Entries provided Start Marker

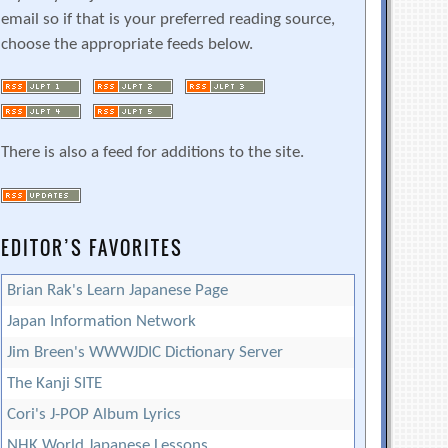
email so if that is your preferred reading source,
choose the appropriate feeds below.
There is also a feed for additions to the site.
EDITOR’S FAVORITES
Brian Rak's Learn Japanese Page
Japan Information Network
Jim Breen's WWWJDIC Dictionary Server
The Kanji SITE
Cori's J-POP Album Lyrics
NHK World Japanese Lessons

Entries provided End Marker
Entries provided Start Marker

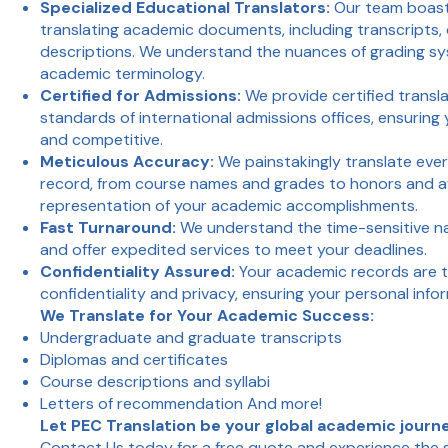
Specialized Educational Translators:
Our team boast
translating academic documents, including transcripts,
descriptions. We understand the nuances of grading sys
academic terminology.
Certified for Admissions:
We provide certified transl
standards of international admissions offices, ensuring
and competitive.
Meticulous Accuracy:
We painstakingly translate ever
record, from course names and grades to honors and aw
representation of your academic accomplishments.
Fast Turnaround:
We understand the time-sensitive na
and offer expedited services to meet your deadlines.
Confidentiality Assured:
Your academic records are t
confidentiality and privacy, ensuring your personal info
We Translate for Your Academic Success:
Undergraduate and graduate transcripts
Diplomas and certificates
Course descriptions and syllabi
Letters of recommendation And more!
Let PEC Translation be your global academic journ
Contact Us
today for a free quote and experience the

Entries provided End Marker
Entries provided Start Marker

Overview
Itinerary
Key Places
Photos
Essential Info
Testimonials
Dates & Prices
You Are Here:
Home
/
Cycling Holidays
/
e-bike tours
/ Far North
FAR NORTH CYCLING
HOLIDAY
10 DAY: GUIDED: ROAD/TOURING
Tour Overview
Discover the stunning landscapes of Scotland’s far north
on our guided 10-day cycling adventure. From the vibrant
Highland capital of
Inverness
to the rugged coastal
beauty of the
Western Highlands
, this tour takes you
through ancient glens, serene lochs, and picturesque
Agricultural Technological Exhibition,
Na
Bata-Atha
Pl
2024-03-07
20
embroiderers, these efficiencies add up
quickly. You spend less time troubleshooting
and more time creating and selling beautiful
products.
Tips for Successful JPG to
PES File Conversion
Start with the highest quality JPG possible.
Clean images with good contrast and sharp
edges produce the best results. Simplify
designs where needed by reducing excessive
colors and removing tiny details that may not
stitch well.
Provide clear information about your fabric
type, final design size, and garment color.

Entries provided End Marker

● What to produce: Using the material above, return every line that holds the string "Japanese".

● Answer to the exercise:
Brian Rak's Learn Japanese Page
NHK World Japanese Lessons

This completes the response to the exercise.